*Your task*. Reproduce nothing but the lines from the one containing "grazie trattamento di cataforesi e" to the end of the records below, each exactly as written.

---+---

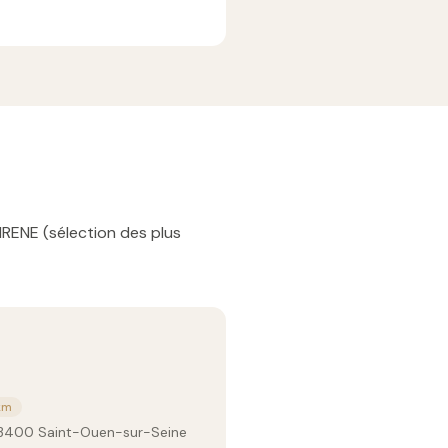
IRENE (sélection des plus
 km
93400 Saint-Ouen-sur-Seine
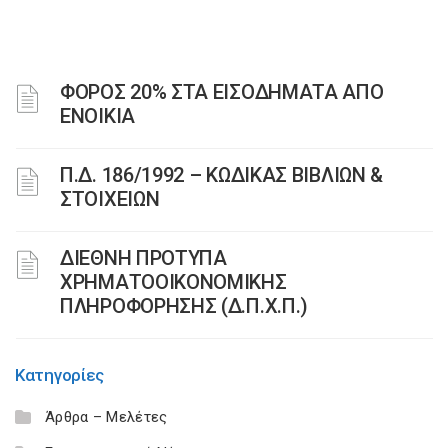
ΦΟΡΟΣ 20% ΣΤΑ ΕΙΣΟΔΗΜΑΤΑ ΑΠΟ
ΕΝΟΙΚΙΑ
Π.Δ. 186/1992 – ΚΩΔΙΚΑΣ ΒΙΒΛΙΩΝ &
ΣΤΟΙΧΕΙΩΝ
ΔΙΕΘΝΗ ΠΡΟΤΥΠΑ
ΧΡΗΜΑΤΟΟΙΚΟΝΟΜΙΚΗΣ
ΠΛΗΡΟΦΟΡΗΣΗΣ (Δ.Π.Χ.Π.)
Κατηγορίες
Άρθρα – Μελέτες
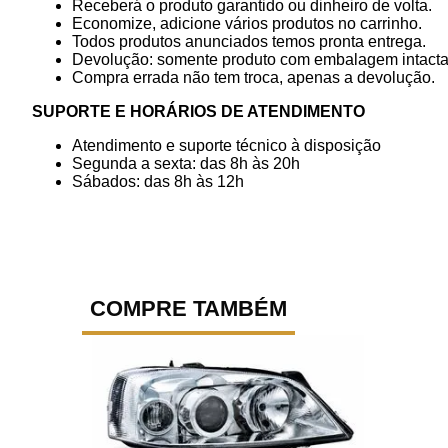
Receberá o produto garantido ou dinheiro de volta.
Economize, adicione vários produtos no carrinho.
Todos produtos anunciados temos pronta entrega.
Devolução: somente produto com embalagem intacta
Compra errada não tem troca, apenas a devolução.
SUPORTE E HORÁRIOS DE ATENDIMENTO
Atendimento e suporte técnico à disposição
Segunda a sexta: das 8h às 20h
Sábados: das 8h às 12h
COMPRE TAMBÉM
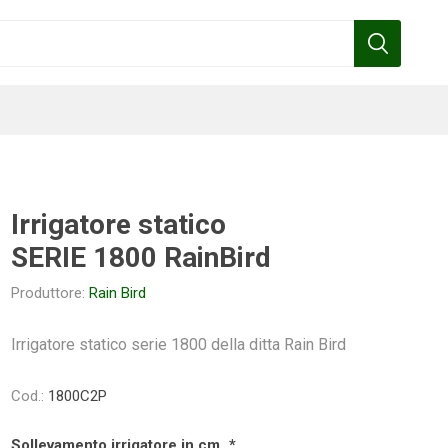
Irrigatore statico
SERIE 1800 RainBird
Benza
Bottos
Calpeda
Cofra
Produttore:
Rain Bird
Irrigatore statico serie 1800 della ditta Rain Bird
Gardena
Griffon
Gamma
Hozelock
Cod.:
1800C2P
pennelli
Sollevamento irrigatore in cm
*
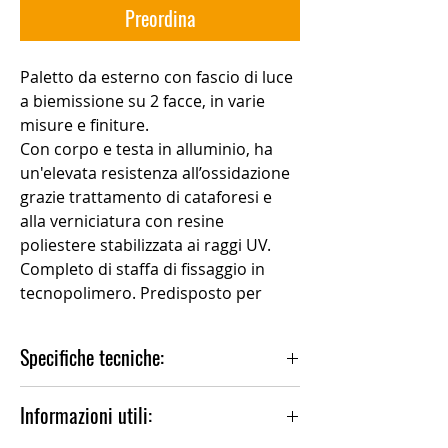
Preordina
Paletto da esterno con fascio di luce
a biemissione su 2 facce, in varie
misure e finiture.
Con corpo e testa in alluminio, ha
un'elevata resistenza all’ossidazione
grazie trattamento di cataforesi e
alla verniciatura con resine
poliestere stabilizzata ai raggi UV.
Completo di staffa di fissaggio in
tecnopolimero. Predisposto per
installazione rapida su palo Ø 60
standard. Tirafondi e minuteria per
Specifiche tecniche:
ancoraggio del palo al terreno
incluso. Diffusore in PMMA
Installazione:Terra, Paletto
Informazioni utili:
trasparente antigraffio stabilizzato ai
Materiale Corpo:Alluminio
raggi UV. Fornito con 1m di cavo pre-
Trattamento:Cataforesi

---+---

*Answer for this exercise*.
grazie trattamento di cataforesi e
alla verniciatura con resine
poliestere stabilizzata ai raggi UV.
Completo di staffa di fissaggio in
tecnopolimero. Predisposto per
installazione rapida su palo Ø 60
standard. Tirafondi e minuteria per
Specifiche tecniche:
ancoraggio del palo al terreno
incluso. Diffusore in PMMA
Installazione:Terra, Paletto
Informazioni utili:
trasparente antigraffio stabilizzato ai
Materiale Corpo:Alluminio
raggi UV. Fornito con 1m di cavo pre-
Trattamento:Cataforesi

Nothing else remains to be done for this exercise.